- Coat of arms
- Location of Geisingen within Tuttlingen district
- Location of Geisingen
- Geisingen Geisingen
- Coordinates: 47°55′20″N 08°38′47″E﻿ / ﻿47.92222°N 8.64639°E
- Country: Germany
- State: Baden-Württemberg
- Admin. region: Freiburg
- District: Tuttlingen

Government
- • Mayor (2019–27): Martin Numberger

Area
- • Total: 73.75 km^{2} (28.48 sq mi)
- Elevation: 667 m (2,188 ft)

Population (2023-12-31)
- • Total: 6,315
- • Density: 85.63/km^{2} (221.8/sq mi)
- Time zone: UTC+01:00 (CET)
- • Summer (DST): UTC+02:00 (CEST)
- Postal codes: 78187
- Dialling codes: 07704
- Vehicle registration: TUT
- Website: www.geisingen.de

= Geisingen =

Geisingen (/de/) is a town in the district of Tuttlingen, in Baden-Württemberg, Germany.
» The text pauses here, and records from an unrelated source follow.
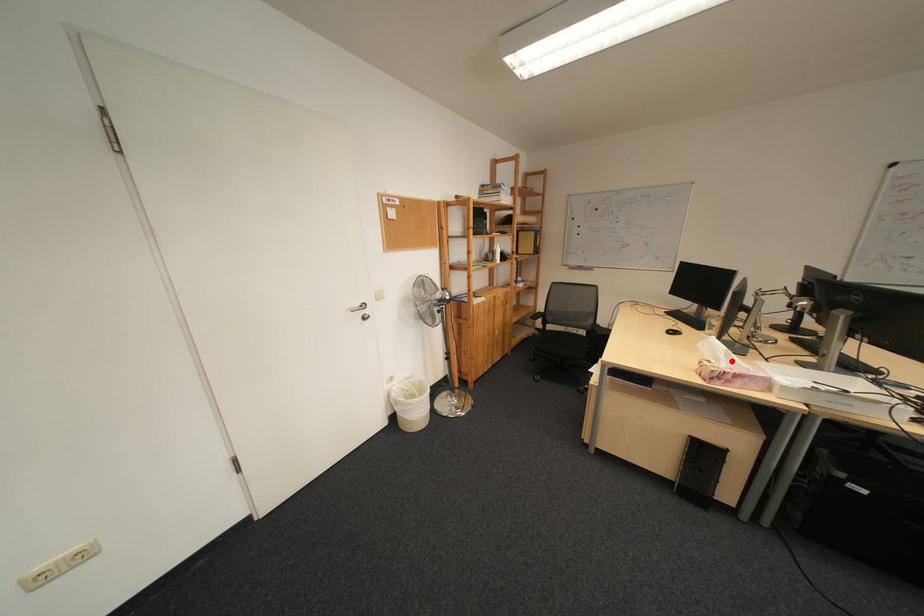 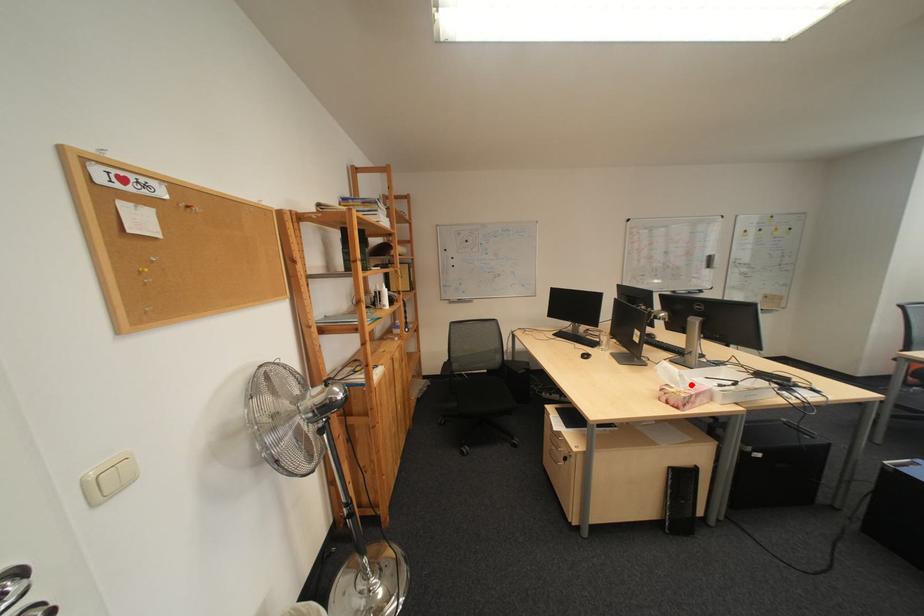 I am providing you with two images of the same scene from different viewpoints. A red point is marked on the first image and another point is marked on the second image. Do the highlighted points in image1 and image2 indicate the same real-world spot?

Yes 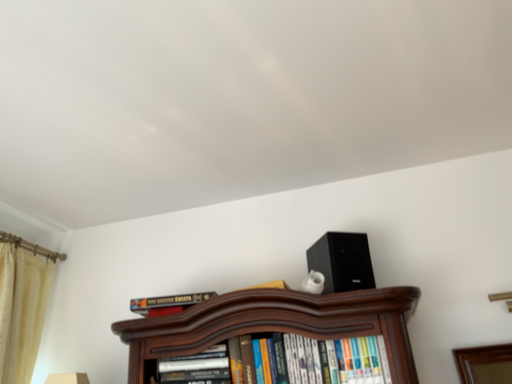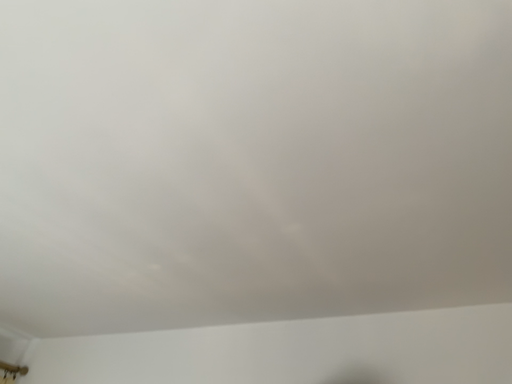 Question: How did the camera likely rotate when shooting the video?

Choices:
 (A) rotated upward
 (B) rotated downward

Answer: (A) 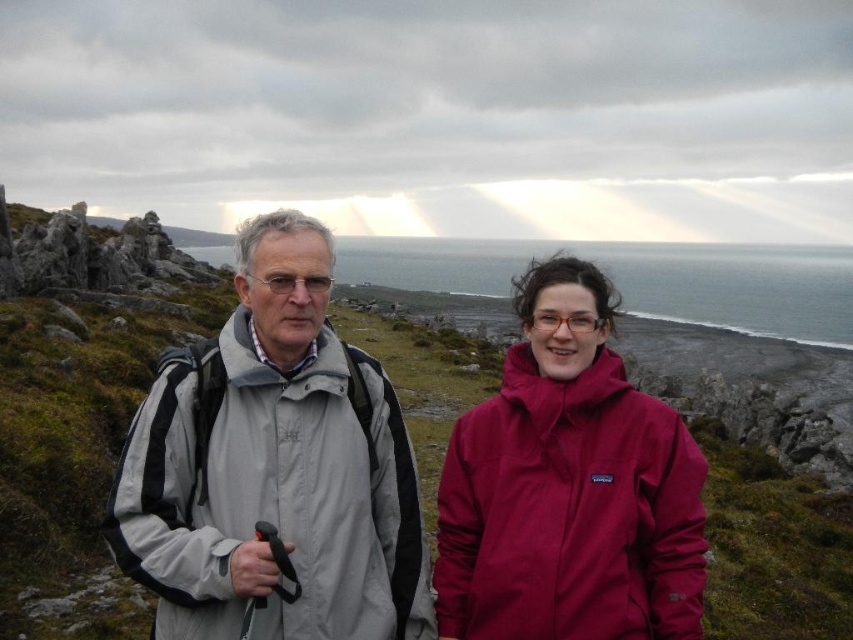 Question: Which object appears farthest from the camera in this image?

Choices:
 (A) gray fabric jacket at center
 (B) burgundy waterproof jacket at center

Answer: (B)

Question: Which object is closer to the camera taking this photo?

Choices:
 (A) gray water at center
 (B) burgundy waterproof jacket at center

Answer: (B)

Question: Does gray fabric jacket at center appear on the left side of burgundy waterproof jacket at center?

Choices:
 (A) yes
 (B) no

Answer: (A)

Question: Is gray fabric jacket at center bigger than gray water at center?

Choices:
 (A) no
 (B) yes

Answer: (A)

Question: Which point is farther to the camera?

Choices:
 (A) (466, 288)
 (B) (297, 298)

Answer: (A)

Question: Does gray fabric jacket at center have a lesser width compared to gray water at center?

Choices:
 (A) no
 (B) yes

Answer: (B) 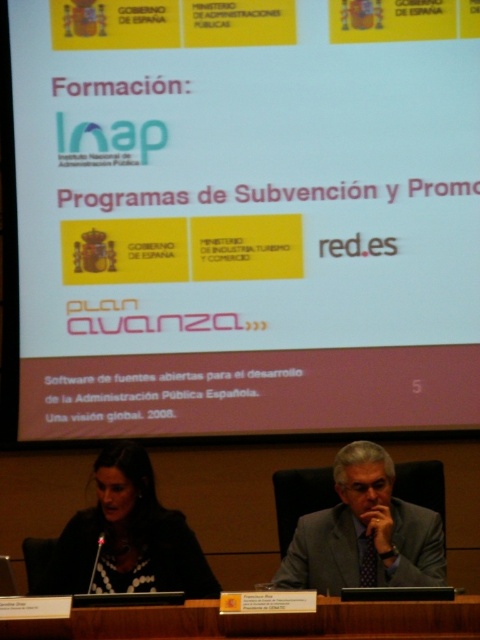 Question: Considering the real-world distances, which object is farthest from the brown wood table at lower center?

Choices:
 (A) gray suit at center
 (B) matte black dress at center

Answer: (B)

Question: Which of the following is the farthest from the observer?

Choices:
 (A) [398, 275]
 (B) [151, 628]
 (C) [176, 582]
 (D) [326, 544]

Answer: (A)

Question: Which point is farther to the camera?

Choices:
 (A) matte black dress at center
 (B) gray suit at center
 (C) brown wood table at lower center

Answer: (A)

Question: Is matte black dress at center wider than brown wood table at lower center?

Choices:
 (A) yes
 (B) no

Answer: (B)

Question: Can you confirm if white matte projection screen at upper center is positioned below brown wood table at lower center?

Choices:
 (A) yes
 (B) no

Answer: (B)

Question: Is white matte projection screen at upper center bigger than brown wood table at lower center?

Choices:
 (A) no
 (B) yes

Answer: (B) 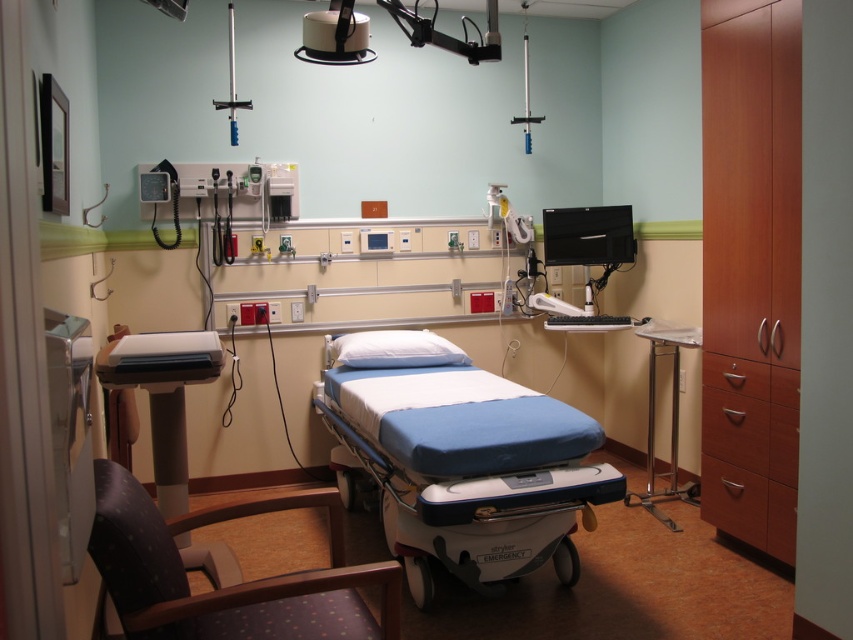 Is brown wood drawer at right positioned behind satin silver monitor at upper right?

No.

Is point (705, 410) more distant than point (621, 326)?

No, it is in front of (621, 326).

I want to click on brown wood drawer at right, so click(749, 452).

Identify the location of brown wood drawer at right. The image size is (853, 640). tap(749, 452).

Is point (708, 376) less distant than point (682, 499)?

Yes.

Locate an element on the screen. The image size is (853, 640). brown wood drawer at right is located at coordinates (749, 452).

Consider the image. Does blue fabric bed at center have a lesser width compared to wooden drawer at lower right?

In fact, blue fabric bed at center might be wider than wooden drawer at lower right.

Which of these two, blue fabric bed at center or wooden drawer at lower right, stands taller?

Standing taller between the two is blue fabric bed at center.

The height and width of the screenshot is (640, 853). Describe the element at coordinates (462, 460) in the screenshot. I see `blue fabric bed at center` at that location.

Where is `blue fabric bed at center`? blue fabric bed at center is located at coordinates (462, 460). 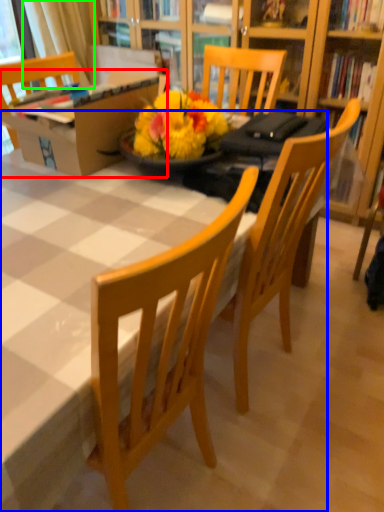 Question: Which object is the farthest from box (highlighted by a red box)? Choose among these: desk (highlighted by a blue box) or curtain (highlighted by a green box).

Choices:
 (A) desk
 (B) curtain

Answer: (B) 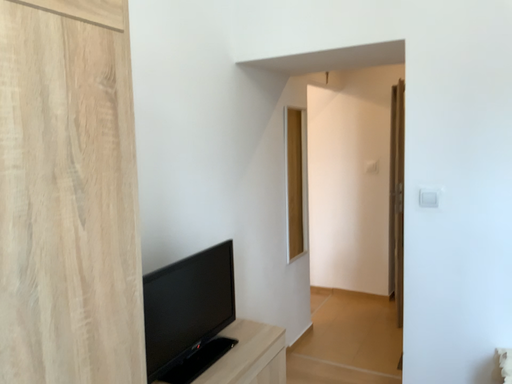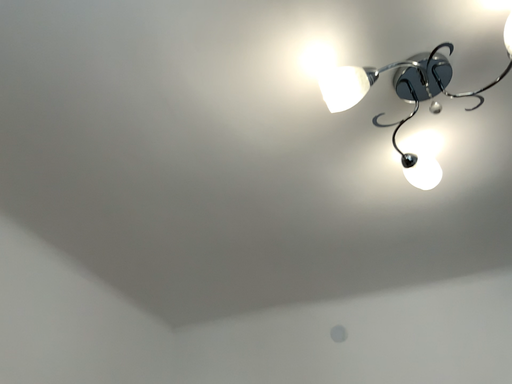 Question: How did the camera likely rotate when shooting the video?

Choices:
 (A) rotated upward
 (B) rotated downward

Answer: (A) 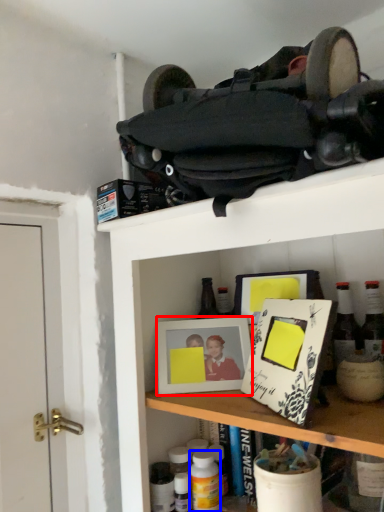 Question: Which of the following is the closest to the observer, picture frame (highlighted by a red box) or bottle (highlighted by a blue box)?

Choices:
 (A) picture frame
 (B) bottle

Answer: (B)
It is situated on the Danube, 13 km southwest of Tuttlingen, and 21 km southeast of Villingen-Schwenningen.

== History ==
Geisingen is referenced (spelled variously as 'Chisincs' and 'Gisinga') in deeds dated in the years 724 and 829 recorded in the monastery of St. Gallen, Switzerland, and as such is attested as one of the oldest towns in the region.

==Geography==
The town is on the left (here, the northern) bank of the Danube at the eastern edge of a plateau known as the Baar. Where the valley of the Danube leads out of town to the east, the altitude is 2162 feet. From the peak of the Wartenberg, a conical hill (altitude: 2756 feet) which overlooks the town from the west, one can on a clear day catch a glimpse of the Swiss alps.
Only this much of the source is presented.